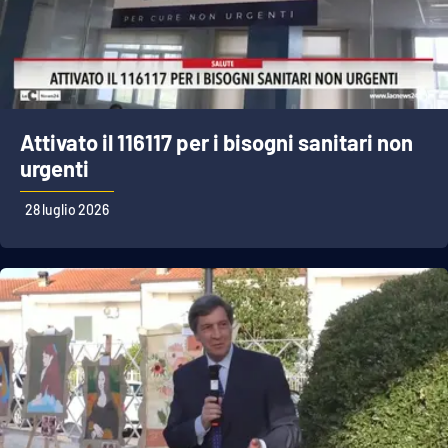
Attivato il 116117 per i bisogni sanitari non
urgenti
28 luglio 2026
■ ■ ■ ■ ■ ■ ■
— AIM OF THE TASK —
The whole listing above is to be repeated exactly, apart from its pictures.

— EXPECTED ANSWER —
Attivato il 116117 per i bisogni sanitari non
urgenti
28 luglio 2026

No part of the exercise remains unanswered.